*** Block opens ***

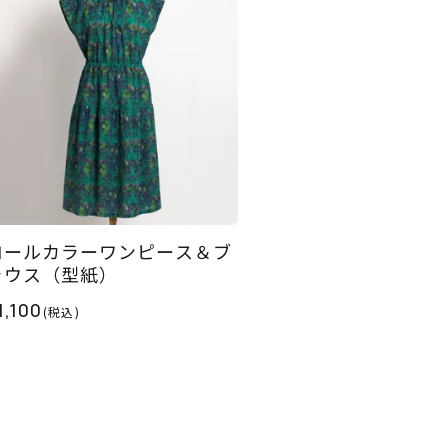
ロールカラーワンピース＆ブ
ラウス（型紙）
1,100
(税込)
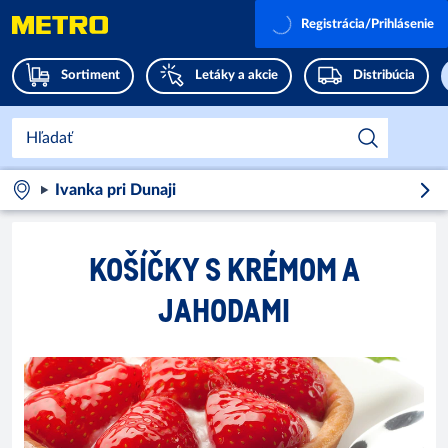
Registrácia/Prihlásenie
Sortiment
Letáky a akcie
Distribúcia
Ivanka pri Dunaji
KOŠÍČKY S KRÉMOM A
JAHODAMI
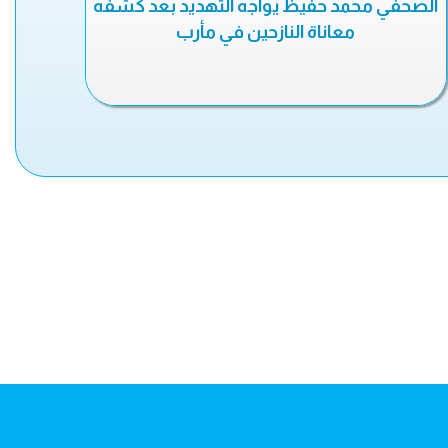
الصحفي محمد حفيظ يواجه التهديد بعد كشفه
معاناة النازحين في مأرب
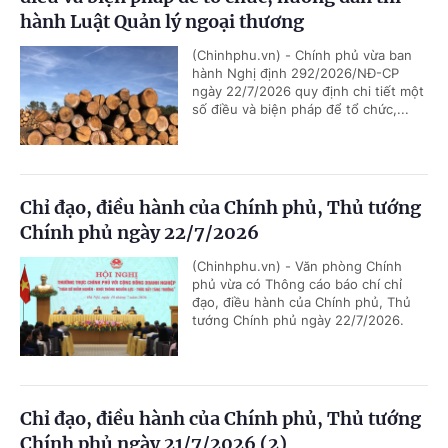
hành Luật Quản lý ngoại thương
(Chinhphu.vn) - Chính phủ vừa ban
hành Nghị định 292/2026/NĐ-CP
ngày 22/7/2026 quy định chi tiết một
số điều và biện pháp để tổ chức,...
Chỉ đạo, điều hành của Chính phủ, Thủ tướng
Chính phủ ngày 22/7/2026
(Chinhphu.vn) - Văn phòng Chính
phủ vừa có Thông cáo báo chí chỉ
đạo, điều hành của Chính phủ, Thủ
tướng Chính phủ ngày 22/7/2026.
Chỉ đạo, điều hành của Chính phủ, Thủ tướng
Chính phủ ngày 21/7/2026 (2)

*** Block closes ***

Aim of the task =>
Your reply should be the entries above, repeated exactly and free of pictures.

Result for this exercise =>
ロールカラーワンピース＆ブ
ラウス（型紙）
1,100
(税込)
Registrácia/Prihlásenie
Sortiment
Letáky a akcie
Distribúcia
Ivanka pri Dunaji
KOŠÍČKY S KRÉMOM A
JAHODAMI
الصحفي محمد حفيظ يواجه التهديد بعد كشفه
معاناة النازحين في مأرب
hành Luật Quản lý ngoại thương
(Chinhphu.vn) - Chính phủ vừa ban
hành Nghị định 292/2026/NĐ-CP
ngày 22/7/2026 quy định chi tiết một
số điều và biện pháp để tổ chức,...
Chỉ đạo, điều hành của Chính phủ, Thủ tướng
Chính phủ ngày 22/7/2026
(Chinhphu.vn) - Văn phòng Chính
phủ vừa có Thông cáo báo chí chỉ
đạo, điều hành của Chính phủ, Thủ
tướng Chính phủ ngày 22/7/2026.
Chỉ đạo, điều hành của Chính phủ, Thủ tướng
Chính phủ ngày 21/7/2026 (2)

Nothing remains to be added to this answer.